Iran, le donne e il velo: una prospettiva differente






Quando siamo situati nel nostro contesto, è facile per noi comprendere tutta la varietà di opinioni presente in esso. Non ci stupiamo troppo se, ad esempio, il nostro coinquilino vota +Europa, il nostro capo sostiene il Movimento 5 Stelle, e l’istruttore in palestra vorrebbe il ritorno di quell’uomo calvo che faceva arrivare i treni in orario.


È invece molto più difficile renderci conto della diversità di opinioni insita in un contesto diverso dal nostro. E questo può essere vero anche per quanto riguarda il modo in cui percepiamo le recenti proteste in Iran. La spiegazione che ci diamo è semplice: gli iraniani (e, soprattutto, le iraniane) si sono stancati di un regime teocratico che opprime le donne e la loro libertà e chiedono a gran voce che il loro Paese diventi una democrazia liberale in stile occidentale.

Eppure, anche in Iran non tutti la pensano allo stesso modo. Abbiamo avuto modo di fare qualche domanda a Gazaleh Barzegar, una donna di 28 anni con un background di studi sui diritti delle donne nell’Islam, che attualmente lavora nella gestione dei rapporti coi clienti di un ospedale di Teheran.


Lei è una cittadina iraniana. Come descriverebbe ciò che ha visto in queste settimane in relazione alle proteste contro il velo?


"Da cittadina di Teheran, la capitale dell’Iran, non ho assistito a nessuna protesta, anche se sono sicura che ci siano state. Solo che non penso siano per il velo ma riguardino la situazione economica".


Quanto è diffuso il supporto per queste proteste tra i giovani? E per quanto riguarda il pubblico generale?


"Personalmente credo che siano soprattutto le persone tra i 20 e i 30 anni a partecipare a queste proteste contro il velo. Cioè quelle che hanno molte energie ma nessun lavoro e che prestano fiducia alle false informazioni sulla presunta perfezione della vita dei giovani occidentali.


Come vengono raccontate queste proteste dai media mainstream in Iran? Ha notato qualche differenza col modo in cui le stesse vicende vengono affrontate dai media occidentali?


"Raccontano le proteste ma il problema è che non sai mai quali notizie sono vere e quali sono false. E il discorso vale per qualunque canale di informazione".


Pensa che gli iraniani stiano diventando sempre più disillusi da una forma di governo come la Repubblica Islamica? Pensa che ambiscano a una forma di democrazia liberale come quelle occidentali?
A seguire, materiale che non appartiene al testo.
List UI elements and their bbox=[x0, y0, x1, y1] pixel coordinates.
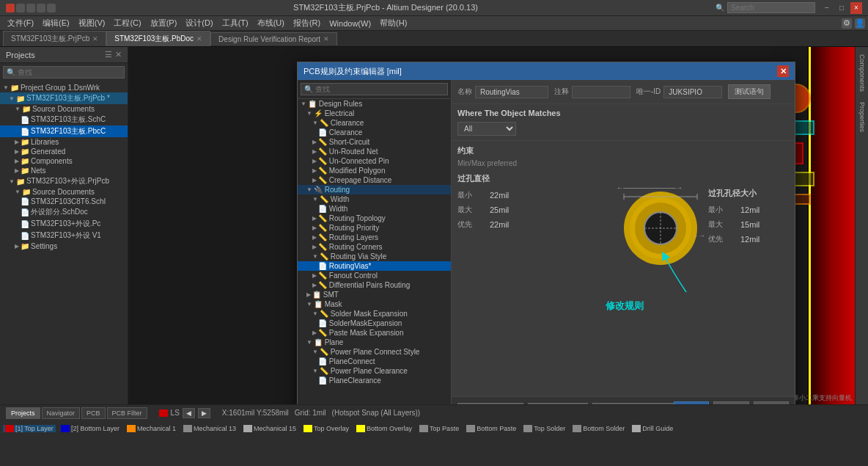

"Sono sicura che la maggioranza qui non voglia nessun cambiamento di regime. Siamo il Paese più potente in questa regione, ed è per questo che l’Occidente promulga sanzioni contro di noi, perché non vogliono che ci sia un potere in grado di fronteggiarli. Vogliono farci diventare come l’Iraq e l’Afghanistan così che possano dominarci e noi lo vediamo, perciò la maggior parte delle persone non vuole un cambiamento di regime, ma solo un’economia più prospera. E se i Paesi occidentali sono così preoccupati per noi, come mai non cancellano le sanzioni, specialmente sulle medicine che salvano la vita delle persone? Eppure la medicina non ha nulla a che vedere con la proliferazione delle armi nucleari".


Qual è invece la funzione di una polizia morale? Pensa sia necessaria?
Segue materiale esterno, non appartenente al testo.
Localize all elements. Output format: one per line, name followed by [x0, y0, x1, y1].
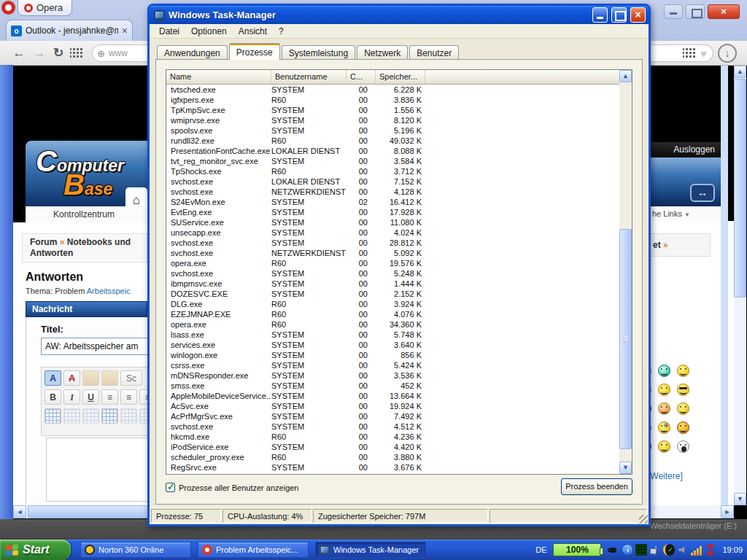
tray-icon[interactable] [691, 544, 703, 556]
process-row[interactable]: DLG.exe R60 00 3.924 K [166, 299, 619, 309]
taskbar-button[interactable]: Norton 360 Online [80, 542, 191, 558]
process-row[interactable]: svchost.exe NETZWERKDIENST 00 4.128 K [166, 187, 619, 197]
editor-table-button[interactable] [44, 408, 61, 424]
clock[interactable]: 19:09 [722, 545, 743, 554]
process-row[interactable]: DOZESVC.EXE SYSTEM 00 2.152 K [166, 289, 619, 299]
process-row[interactable]: PresentationFontCache.exe LOKALER DIENST… [166, 146, 619, 156]
process-row[interactable]: opera.exe R60 00 19.576 K [166, 258, 619, 268]
process-row[interactable]: svchost.exe SYSTEM 00 5.248 K [166, 268, 619, 279]
editor-button[interactable]: A [44, 370, 61, 386]
thema-link[interactable]: Arbeitsspeic [87, 287, 131, 295]
editor-button[interactable]: ≡ [101, 389, 118, 405]
speed-dial-icon[interactable] [683, 47, 695, 59]
logout-link[interactable]: Ausloggen [673, 144, 715, 155]
process-row[interactable]: opera.exe R60 00 34.360 K [166, 319, 619, 330]
editor-button[interactable]: U [82, 389, 99, 405]
process-row[interactable]: wmiprvse.exe SYSTEM 00 8.120 K [166, 115, 619, 125]
tray-icon[interactable] [705, 544, 716, 556]
editor-button[interactable]: B [44, 389, 61, 405]
process-row[interactable]: services.exe SYSTEM 00 3.640 K [166, 340, 619, 350]
show-all-users-checkbox[interactable]: Prozesse aller Benutzer anzeigen [166, 483, 298, 492]
scroll-up-icon[interactable]: ▲ [734, 66, 746, 78]
smiley-icon[interactable] [677, 421, 689, 434]
tab[interactable]: Anwendungen [157, 45, 228, 60]
maximize-button[interactable] [611, 7, 627, 23]
close-button[interactable]: × [630, 7, 646, 23]
menu-item[interactable]: ? [274, 25, 289, 38]
process-row[interactable]: tvt_reg_monitor_svc.exe SYSTEM 00 3.584 … [166, 156, 619, 166]
tab-close-icon[interactable]: × [122, 25, 128, 36]
process-row[interactable]: scheduler_proxy.exe R60 00 3.880 K [166, 452, 619, 462]
editor-button[interactable]: A [63, 370, 80, 386]
process-row[interactable]: svchost.exe SYSTEM 00 28.812 K [166, 238, 619, 248]
process-row[interactable]: TpShocks.exe R60 00 3.712 K [166, 166, 619, 176]
process-row[interactable]: EvtEng.exe SYSTEM 00 17.928 K [166, 207, 619, 217]
link-fragment[interactable]: et [653, 240, 661, 250]
breadcrumb-forum[interactable]: Forum [30, 237, 57, 247]
process-row[interactable]: ibmpmsvc.exe SYSTEM 00 1.444 K [166, 279, 619, 289]
process-row[interactable]: svchost.exe NETZWERKDIENST 00 5.092 K [166, 248, 619, 258]
scroll-up-icon[interactable]: ▲ [619, 70, 632, 82]
editor-table-button[interactable] [63, 408, 80, 424]
address-bar[interactable]: ⊕ www [92, 44, 149, 62]
smiley-icon[interactable] [658, 440, 670, 453]
process-row[interactable]: TpKmpSvc.exe SYSTEM 00 1.556 K [166, 105, 619, 115]
process-row[interactable]: iPodService.exe SYSTEM 00 4.420 K [166, 442, 619, 452]
tab[interactable]: Benutzer [409, 45, 459, 60]
process-row[interactable]: igfxpers.exe R60 00 3.836 K [166, 95, 619, 105]
tray-icon[interactable]: ✓ [663, 544, 675, 556]
opera-menu-button[interactable]: Opera [18, 0, 72, 16]
process-row[interactable]: svchost.exe SYSTEM 00 4.512 K [166, 421, 619, 432]
browser-nav-icon[interactable]: ← [10, 45, 28, 61]
editor-table-button[interactable] [82, 408, 99, 424]
download-button[interactable]: ↓ [718, 44, 737, 63]
tab[interactable]: Systemleistung [282, 45, 355, 60]
tab[interactable]: Netzwerk [357, 45, 408, 60]
process-row[interactable]: SUService.exe SYSTEM 00 11.080 K [166, 217, 619, 228]
process-row[interactable]: hkcmd.exe R60 00 4.236 K [166, 432, 619, 442]
smiley-icon[interactable] [677, 440, 689, 453]
smiley-icon[interactable] [658, 384, 670, 396]
process-row[interactable]: unsecapp.exe SYSTEM 00 4.024 K [166, 228, 619, 238]
column-header-name[interactable]: Name [166, 70, 271, 85]
browser-minimize-button[interactable] [664, 4, 683, 19]
browser-maximize-button[interactable] [686, 4, 705, 19]
bookmark-heart-icon[interactable]: ♥ [700, 47, 707, 60]
editor-button[interactable]: Sc [120, 370, 142, 386]
tab[interactable]: Prozesse [229, 43, 280, 60]
minimize-button[interactable] [592, 7, 608, 23]
taskbar-button[interactable]: Windows Task-Manager [315, 542, 426, 558]
process-row[interactable]: csrss.exe SYSTEM 00 5.424 K [166, 360, 619, 370]
end-process-button[interactable]: Prozess beenden [561, 478, 632, 495]
smiley-icon[interactable] [658, 365, 670, 377]
process-row[interactable]: S24EvMon.exe SYSTEM 02 16.412 K [166, 197, 619, 207]
tray-icon[interactable]: ) [649, 544, 661, 556]
browser-close-button[interactable]: × [708, 4, 740, 19]
menu-item[interactable]: Ansicht [233, 25, 272, 38]
process-row[interactable]: svchost.exe LOKALER DIENST 00 7.152 K [166, 176, 619, 187]
checkbox-checked-icon[interactable] [166, 483, 175, 492]
start-button[interactable]: Start [0, 540, 71, 560]
smiley-icon[interactable] [658, 421, 670, 434]
expand-button[interactable]: ↔ [690, 184, 715, 202]
taskbar-button[interactable]: Problem Arbeitsspeic... [198, 542, 309, 558]
tray-icon[interactable] [608, 544, 619, 556]
smiley-icon[interactable] [677, 384, 689, 396]
computerbase-logo[interactable]: Computer Base [36, 148, 124, 198]
menu-item[interactable]: Datei [154, 25, 185, 38]
breadcrumb-notebooks[interactable]: Notebooks und [67, 237, 131, 247]
process-row[interactable]: EZEJMNAP.EXE R60 00 4.076 K [166, 309, 619, 319]
editor-table-button[interactable] [120, 408, 137, 424]
scroll-down-icon[interactable]: ▼ [734, 493, 746, 505]
tray-icon[interactable]: ‹ [622, 544, 633, 556]
editor-button[interactable]: I [63, 389, 80, 405]
battery-indicator[interactable]: 100% [553, 543, 601, 556]
message-textarea[interactable] [46, 438, 148, 502]
scroll-left-icon[interactable]: ◄ [13, 505, 26, 518]
editor-table-button[interactable] [101, 408, 118, 424]
process-row[interactable]: lsass.exe SYSTEM 00 5.748 K [166, 330, 619, 340]
process-row[interactable]: rundll32.exe R60 00 49.032 K [166, 136, 619, 146]
browser-vertical-scrollbar[interactable]: ▲ ▼ [734, 66, 746, 505]
language-indicator[interactable]: DE [535, 545, 546, 554]
resize-grip[interactable] [639, 515, 648, 524]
"Il problema è che di base siamo tutti contrari all’esistenza della polizia morale, questa non è nemmeno basata su principi islamici, ma pensiamo anche che debba esserci un codice per il vestiario, e questo vale sia per gli uomini che per le donne".


Gli occidentali tendono a vedere la cultura iraniana come oppressiva verso le donne, specialmente per via dell’hijab obbligatorio. Lei come risponderebbe a queste accuse?
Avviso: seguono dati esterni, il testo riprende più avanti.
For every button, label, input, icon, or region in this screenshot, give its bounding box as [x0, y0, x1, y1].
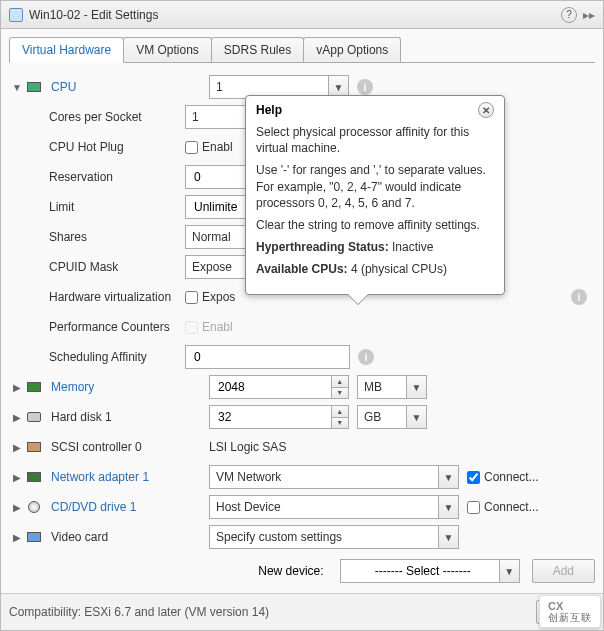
help-popover: Help ✕ Select physical processor affinit…: [245, 95, 505, 295]
label-performance-counters: Performance Counters: [25, 320, 185, 334]
network-select[interactable]: VM Network ▼: [209, 465, 459, 489]
footer: Compatibility: ESXi 6.7 and later (VM ve…: [1, 593, 603, 630]
tab-bar: Virtual Hardware VM Options SDRS Rules v…: [1, 29, 603, 63]
spinner[interactable]: ▲▼: [331, 406, 348, 428]
label-cores-per-socket: Cores per Socket: [25, 110, 185, 124]
cd-icon: [25, 500, 43, 514]
video-card-select[interactable]: Specify custom settings ▼: [209, 525, 459, 549]
disk-value[interactable]: [216, 406, 331, 428]
expand-video[interactable]: ▶: [9, 532, 25, 543]
checkbox-label: Enabl: [202, 320, 233, 334]
label-hard-disk-1: Hard disk 1: [49, 410, 209, 424]
row-network-adapter-1: ▶ Network adapter 1 VM Network ▼ Connect…: [9, 462, 595, 492]
help-available-cpus: Available CPUs: 4 (physical CPUs): [256, 261, 494, 277]
scheduling-affinity-value[interactable]: [192, 346, 343, 368]
disk-size-input[interactable]: ▲▼: [209, 405, 349, 429]
new-device-row: New device: ------- Select ------- ▼ Add: [1, 553, 603, 593]
watermark: CX 创新互联: [539, 595, 601, 628]
cddvd-connect-checkbox[interactable]: Connect...: [467, 500, 539, 514]
network-connect-checkbox[interactable]: Connect...: [467, 470, 539, 484]
label-video-card: Video card: [49, 530, 209, 544]
chevron-down-icon[interactable]: ▼: [438, 466, 458, 488]
label-cpuid-mask: CPUID Mask: [25, 260, 185, 274]
cpu-hot-plug-checkbox[interactable]: Enabl: [185, 140, 233, 154]
tab-label: VM Options: [136, 43, 199, 57]
expand-network[interactable]: ▶: [9, 472, 25, 483]
tab-vapp-options[interactable]: vApp Options: [303, 37, 401, 63]
add-device-button: Add: [532, 559, 595, 583]
checkbox-label: Enabl: [202, 140, 233, 154]
row-hard-disk-1: ▶ Hard disk 1 ▲▼ GB ▼: [9, 402, 595, 432]
checkbox-label: Connect...: [484, 500, 539, 514]
row-performance-counters: ▶ Performance Counters Enabl: [9, 312, 595, 342]
chevron-down-icon[interactable]: ▼: [406, 376, 426, 398]
label-new-device: New device:: [258, 564, 323, 578]
row-memory: ▶ Memory ▲▼ MB ▼: [9, 372, 595, 402]
help-text: Select physical processor affinity for t…: [256, 124, 494, 156]
label-cpu-hot-plug: CPU Hot Plug: [25, 140, 185, 154]
label-scheduling-affinity: Scheduling Affinity: [25, 350, 185, 364]
memory-icon: [25, 380, 43, 394]
vm-icon: [9, 8, 23, 22]
tab-virtual-hardware[interactable]: Virtual Hardware: [9, 37, 124, 63]
label-limit: Limit: [25, 200, 185, 214]
info-icon[interactable]: i: [571, 289, 587, 305]
memory-unit: MB: [364, 380, 406, 394]
label-memory[interactable]: Memory: [49, 380, 209, 394]
expand-button[interactable]: ▸▸: [583, 8, 595, 22]
cpu-count-value: 1: [216, 80, 328, 94]
new-device-select[interactable]: ------- Select ------- ▼: [340, 559, 520, 583]
network-value: VM Network: [216, 470, 438, 484]
info-icon[interactable]: i: [357, 79, 373, 95]
label-shares: Shares: [25, 230, 185, 244]
expand-cddvd[interactable]: ▶: [9, 502, 25, 513]
help-ht-status: Hyperthreading Status: Inactive: [256, 239, 494, 255]
titlebar: Win10-02 - Edit Settings ? ▸▸: [1, 1, 603, 29]
expand-hard-disk[interactable]: ▶: [9, 412, 25, 423]
help-button[interactable]: ?: [561, 7, 577, 23]
chevron-down-icon[interactable]: ▼: [438, 496, 458, 518]
row-scheduling-affinity: ▶ Scheduling Affinity i: [9, 342, 595, 372]
tab-label: Virtual Hardware: [22, 43, 111, 57]
tab-label: vApp Options: [316, 43, 388, 57]
new-device-placeholder: ------- Select -------: [347, 564, 499, 578]
expand-scsi[interactable]: ▶: [9, 442, 25, 453]
label-scsi-controller-0: SCSI controller 0: [49, 440, 209, 454]
expand-memory[interactable]: ▶: [9, 382, 25, 393]
help-title: Help: [256, 103, 282, 117]
collapse-cpu[interactable]: ▼: [9, 82, 25, 93]
tab-sdrs-rules[interactable]: SDRS Rules: [211, 37, 304, 63]
disk-unit-select[interactable]: GB ▼: [357, 405, 427, 429]
checkbox-label: Connect...: [484, 470, 539, 484]
memory-unit-select[interactable]: MB ▼: [357, 375, 427, 399]
row-scsi-controller-0: ▶ SCSI controller 0 LSI Logic SAS: [9, 432, 595, 462]
close-icon[interactable]: ✕: [478, 102, 494, 118]
label-network-adapter-1[interactable]: Network adapter 1: [49, 470, 209, 484]
cpu-icon: [25, 80, 43, 94]
info-icon[interactable]: i: [358, 349, 374, 365]
label-cd-dvd-drive-1[interactable]: CD/DVD drive 1: [49, 500, 209, 514]
tab-label: SDRS Rules: [224, 43, 291, 57]
performance-counters-checkbox: Enabl: [185, 320, 233, 334]
scheduling-affinity-input[interactable]: [185, 345, 350, 369]
row-video-card: ▶ Video card Specify custom settings ▼: [9, 522, 595, 552]
cddvd-value: Host Device: [216, 500, 438, 514]
chevron-down-icon[interactable]: ▼: [438, 526, 458, 548]
tab-vm-options[interactable]: VM Options: [123, 37, 212, 63]
chevron-down-icon[interactable]: ▼: [499, 560, 519, 582]
scsi-type-value: LSI Logic SAS: [209, 440, 286, 454]
disk-unit: GB: [364, 410, 406, 424]
window-title: Win10-02 - Edit Settings: [29, 8, 158, 22]
chevron-down-icon[interactable]: ▼: [406, 406, 426, 428]
watermark-bottom: 创新互联: [548, 612, 592, 623]
watermark-top: CX: [548, 600, 563, 612]
spinner[interactable]: ▲▼: [331, 376, 348, 398]
label-cpu[interactable]: CPU: [49, 80, 209, 94]
row-cd-dvd-drive-1: ▶ CD/DVD drive 1 Host Device ▼ Connect..…: [9, 492, 595, 522]
memory-value[interactable]: [216, 376, 331, 398]
video-icon: [25, 530, 43, 544]
edit-settings-dialog: Win10-02 - Edit Settings ? ▸▸ Virtual Ha…: [0, 0, 604, 631]
hardware-virtualization-checkbox[interactable]: Expos: [185, 290, 235, 304]
cddvd-select[interactable]: Host Device ▼: [209, 495, 459, 519]
memory-input[interactable]: ▲▼: [209, 375, 349, 399]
"La misoginia esiste ovunque in questo mondo, ma la risposta è no. L’hijab non è una forma di oppressione, quella sarebbe la pornografia. Come donna iraniana sono autorizzata a fare ciò che voglio e andare dove voglio. E se pensi che un piccolo pezzo di stoffa significhi che siamo oppresse, come mai neanche da voi si può andare all’università in bikini? Non siamo tutti liberi di indossare qualunque cosa vogliamo? Se le persone insistono con l’idea che le donne dovrebbero essere libere di vestirsi in qualsiasi modo, perché non lasciano che i nudisti escano in strada senza vestiti? È davvero quel piccolo pezzo di stoffa sulla testa che preoccupa gli occidentali, o le motivazioni sono più profonde?".